Para se ter uma ideia da forca do movimento de desdolarizacao, pela primeira vez na história, o yuan chines ultrapassou o dólar como a moeda mais usada nas transações internacionais chinesas. Em 2010, a participação do yuan era de quase 0%, enquanto a do dólar era de 83%. Em março desse ano, o uso do yuan em pagamentos e recebimentos internacionais subiu para 48,4%, enquanto a participação do dólar caiu para 46,7%, de acordo dados da Administração Estatal de Câmbio da China.
Além do BRICS, outros atores têm se mostrado importantes na tentativa de reduzir a influência americana. Entre eles, destaca-se a ASEAN (Associação das Nações do Sudeste Asiático), que tem adotado medidas ainda mais radicais nesse sentido. O bloco tem implementado políticas que aspiram diminuir a dependência do dólar, do euro, do iene japonês e da libra britânica em suas transações financeiras. Recentemente, os ministros das finanças e os governadores dos bancos centrais dos países da ASEAN se reuniram na Indonésia para discutir formas de intensificar o uso de moedas locais, aprimorando o sistema de pagamento digital transfronteiriço da região. Inicialmente, esse acordo foi assinado por Indonésia, Malásia, Cingapura, Filipinas e Tailândia, em novembro de 2022. Além disso, os reguladores bancários da Indonésia anunciaram que os bancos do país estão se preparando gradualmente para substituir as redes de pagamento americanas VISA e Mastercard por um sistema de pagamento próprio. Esses esforços da ASEAN têm como objetivo reduzir a influência do dólar na economia mundial e aumentar a independência dos países da região em relação às grandes potências econômicas. Com a adoção de medidas como essas, os países do Sudeste Asiático buscam fortalecer sua posição no mercado global e garantir um ambiente econômico mais estável e equilibrado para suas economias.
Embora existam esforços em andamento para estabelecer novos sistemas de pagamento e transações financeiras baseados em moedas regionais, essas iniciativas ainda estão em estágios iniciais e não têm a mesma estabilidade e aceitação de mercado do que o dólar americano.

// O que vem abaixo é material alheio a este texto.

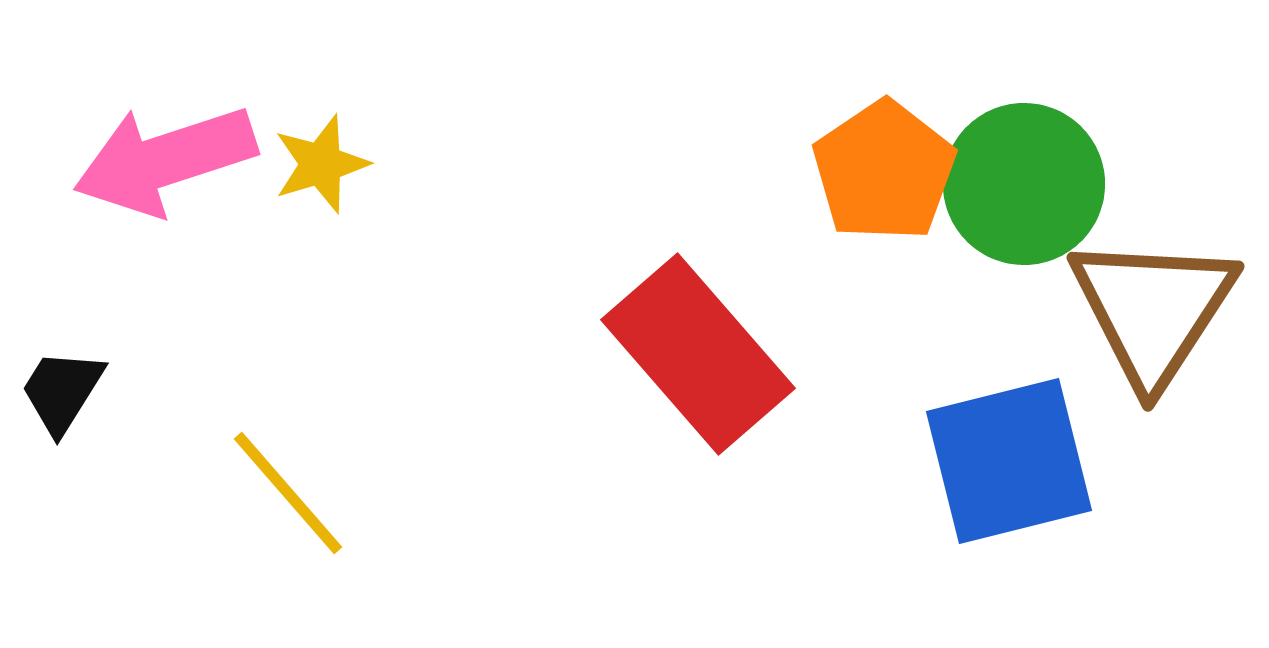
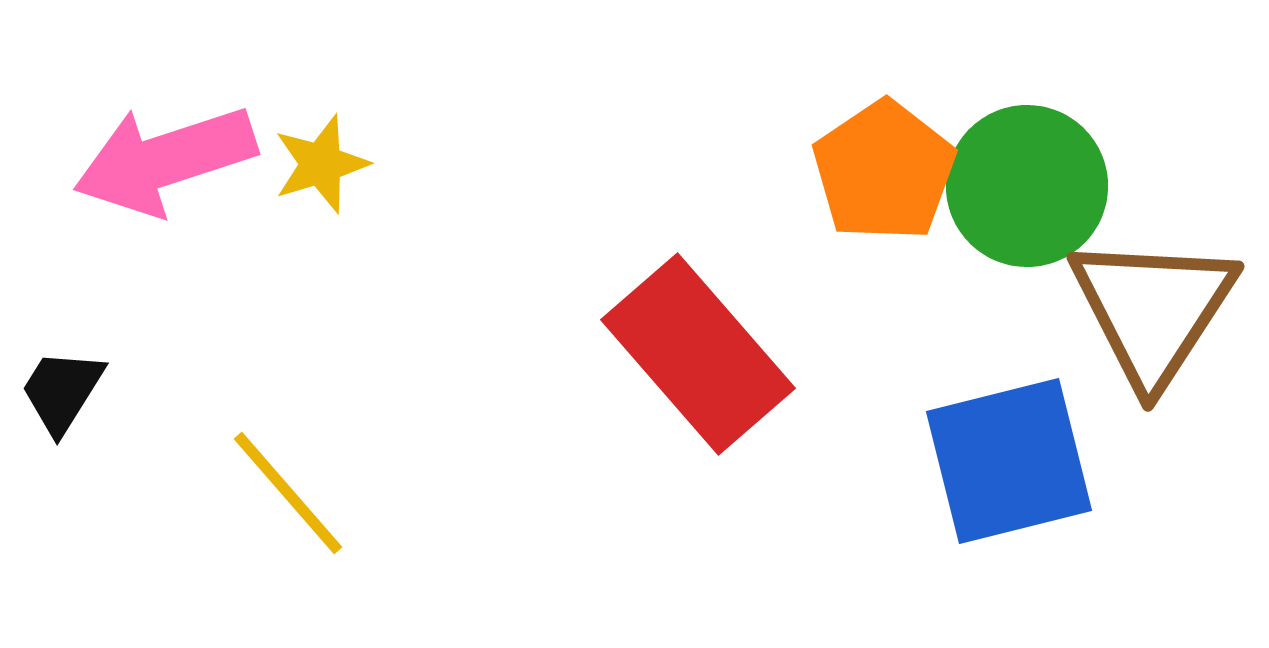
green circle: moved 3 px right, 2 px down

Além disso, os custos de negociação e os riscos de liquidação são maiores, o que torna a substituição do dólar por outra moeda um processo complexo. No entanto, os países emergentes, principalmente os BRICS, estão tentando estabelecer um sistema comercial e financeiro independente, o que representa uma ameaça ao status do dólar. Embora não seja possível substituir o dólar no curto prazo, o efeito dos países que reduzem sua dependência dele se tornará cada vez mais significativo, levando a um novo padrão geopolítico monetário global.